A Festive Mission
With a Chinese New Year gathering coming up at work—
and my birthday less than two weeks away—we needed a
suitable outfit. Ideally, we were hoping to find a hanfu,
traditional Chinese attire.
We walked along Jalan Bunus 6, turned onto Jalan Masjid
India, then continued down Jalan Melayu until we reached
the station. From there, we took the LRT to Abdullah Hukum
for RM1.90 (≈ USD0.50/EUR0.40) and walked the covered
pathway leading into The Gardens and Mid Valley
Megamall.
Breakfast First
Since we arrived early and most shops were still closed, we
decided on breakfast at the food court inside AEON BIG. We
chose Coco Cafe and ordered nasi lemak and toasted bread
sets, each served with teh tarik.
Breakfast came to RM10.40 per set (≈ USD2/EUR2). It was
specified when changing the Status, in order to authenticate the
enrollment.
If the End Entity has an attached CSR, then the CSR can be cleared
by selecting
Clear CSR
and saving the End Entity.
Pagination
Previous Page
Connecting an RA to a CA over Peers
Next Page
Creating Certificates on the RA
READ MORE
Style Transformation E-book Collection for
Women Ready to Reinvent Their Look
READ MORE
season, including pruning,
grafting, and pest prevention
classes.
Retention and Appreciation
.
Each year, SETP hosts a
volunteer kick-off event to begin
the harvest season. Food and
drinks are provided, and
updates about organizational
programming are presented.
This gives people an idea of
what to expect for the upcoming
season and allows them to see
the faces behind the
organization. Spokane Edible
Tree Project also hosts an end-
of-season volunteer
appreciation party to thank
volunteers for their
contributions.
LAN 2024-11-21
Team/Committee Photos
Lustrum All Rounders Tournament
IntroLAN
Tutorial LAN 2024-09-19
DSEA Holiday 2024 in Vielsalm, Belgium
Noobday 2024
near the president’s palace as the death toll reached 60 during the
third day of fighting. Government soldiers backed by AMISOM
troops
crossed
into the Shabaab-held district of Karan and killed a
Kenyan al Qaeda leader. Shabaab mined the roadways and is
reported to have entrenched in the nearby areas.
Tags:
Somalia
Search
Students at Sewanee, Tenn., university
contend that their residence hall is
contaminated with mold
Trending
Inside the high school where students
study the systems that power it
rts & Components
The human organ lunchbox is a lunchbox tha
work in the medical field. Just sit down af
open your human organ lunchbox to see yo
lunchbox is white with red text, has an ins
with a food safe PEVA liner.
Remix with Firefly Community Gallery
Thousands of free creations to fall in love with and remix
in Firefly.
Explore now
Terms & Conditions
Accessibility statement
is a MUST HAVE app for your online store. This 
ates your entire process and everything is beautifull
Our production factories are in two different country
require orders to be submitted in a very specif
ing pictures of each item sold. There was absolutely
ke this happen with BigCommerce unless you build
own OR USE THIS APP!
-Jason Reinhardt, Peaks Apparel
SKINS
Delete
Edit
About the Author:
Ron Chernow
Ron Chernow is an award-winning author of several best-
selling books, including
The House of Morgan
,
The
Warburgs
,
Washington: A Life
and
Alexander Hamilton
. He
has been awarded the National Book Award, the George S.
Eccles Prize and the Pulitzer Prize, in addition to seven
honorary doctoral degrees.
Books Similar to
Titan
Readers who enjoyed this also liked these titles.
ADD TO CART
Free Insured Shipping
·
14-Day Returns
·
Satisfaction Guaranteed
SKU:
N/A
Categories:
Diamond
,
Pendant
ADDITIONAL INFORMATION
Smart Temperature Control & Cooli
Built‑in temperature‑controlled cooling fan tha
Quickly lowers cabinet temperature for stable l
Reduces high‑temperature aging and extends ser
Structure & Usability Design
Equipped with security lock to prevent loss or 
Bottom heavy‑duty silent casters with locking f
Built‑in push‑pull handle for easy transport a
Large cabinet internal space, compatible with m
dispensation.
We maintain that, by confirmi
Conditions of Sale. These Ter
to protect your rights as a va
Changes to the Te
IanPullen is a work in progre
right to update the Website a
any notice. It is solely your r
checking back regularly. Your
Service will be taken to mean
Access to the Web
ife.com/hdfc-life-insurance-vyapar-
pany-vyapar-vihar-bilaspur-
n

**Problem description**
Every single record is to be set down again, unaltered.

**Output for this task**
A Festive Mission
With a Chinese New Year gathering coming up at work—
and my birthday less than two weeks away—we needed a
suitable outfit. Ideally, we were hoping to find a hanfu,
traditional Chinese attire.
We walked along Jalan Bunus 6, turned onto Jalan Masjid
India, then continued down Jalan Melayu until we reached
the station. From there, we took the LRT to Abdullah Hukum
for RM1.90 (≈ USD0.50/EUR0.40) and walked the covered
pathway leading into The Gardens and Mid Valley
Megamall.
Breakfast First
Since we arrived early and most shops were still closed, we
decided on breakfast at the food court inside AEON BIG. We
chose Coco Cafe and ordered nasi lemak and toasted bread
sets, each served with teh tarik.
Breakfast came to RM10.40 per set (≈ USD2/EUR2). It was
specified when changing the Status, in order to authenticate the
enrollment.
If the End Entity has an attached CSR, then the CSR can be cleared
by selecting
Clear CSR
and saving the End Entity.
Pagination
Previous Page
Connecting an RA to a CA over Peers
Next Page
Creating Certificates on the RA
READ MORE
Style Transformation E-book Collection for
Women Ready to Reinvent Their Look
READ MORE
season, including pruning,
grafting, and pest prevention
classes.
Retention and Appreciation
.
Each year, SETP hosts a
volunteer kick-off event to begin
the harvest season. Food and
drinks are provided, and
updates about organizational
programming are presented.
This gives people an idea of
what to expect for the upcoming
season and allows them to see
the faces behind the
organization. Spokane Edible
Tree Project also hosts an end-
of-season volunteer
appreciation party to thank
volunteers for their
contributions.
LAN 2024-11-21
Team/Committee Photos
Lustrum All Rounders Tournament
IntroLAN
Tutorial LAN 2024-09-19
DSEA Holiday 2024 in Vielsalm, Belgium
Noobday 2024
near the president’s palace as the death toll reached 60 during the
third day of fighting. Government soldiers backed by AMISOM
troops
crossed
into the Shabaab-held district of Karan and killed a
Kenyan al Qaeda leader. Shabaab mined the roadways and is
reported to have entrenched in the nearby areas.
Tags:
Somalia
Search
Students at Sewanee, Tenn., university
contend that their residence hall is
contaminated with mold
Trending
Inside the high school where students
study the systems that power it
rts & Components
The human organ lunchbox is a lunchbox tha
work in the medical field. Just sit down af
open your human organ lunchbox to see yo
lunchbox is white with red text, has an ins
with a food safe PEVA liner.
Remix with Firefly Community Gallery
Thousands of free creations to fall in love with and remix
in Firefly.
Explore now
Terms & Conditions
Accessibility statement
is a MUST HAVE app for your online store. This 
ates your entire process and everything is beautifull
Our production factories are in two different country
require orders to be submitted in a very specif
ing pictures of each item sold. There was absolutely
ke this happen with BigCommerce unless you build
own OR USE THIS APP!
-Jason Reinhardt, Peaks Apparel
SKINS
Delete
Edit
About the Author:
Ron Chernow
Ron Chernow is an award-winning author of several best-
selling books, including
The House of Morgan
,
The
Warburgs
,
Washington: A Life
and
Alexander Hamilton
. He
has been awarded the National Book Award, the George S.
Eccles Prize and the Pulitzer Prize, in addition to seven
honorary doctoral degrees.
Books Similar to
Titan
Readers who enjoyed this also liked these titles.
ADD TO CART
Free Insured Shipping
·
14-Day Returns
·
Satisfaction Guaranteed
SKU:
N/A
Categories:
Diamond
,
Pendant
ADDITIONAL INFORMATION
Smart Temperature Control & Cooli
Built‑in temperature‑controlled cooling fan tha
Quickly lowers cabinet temperature for stable l
Reduces high‑temperature aging and extends ser
Structure & Usability Design
Equipped with security lock to prevent loss or 
Bottom heavy‑duty silent casters with locking f
Built‑in push‑pull handle for easy transport a
Large cabinet internal space, compatible with m
dispensation.
We maintain that, by confirmi
Conditions of Sale. These Ter
to protect your rights as a va
Changes to the Te
IanPullen is a work in progre
right to update the Website a
any notice. It is solely your r
checking back regularly. Your
Service will be taken to mean
Access to the Web
ife.com/hdfc-life-insurance-vyapar-
pany-vyapar-vihar-bilaspur-
n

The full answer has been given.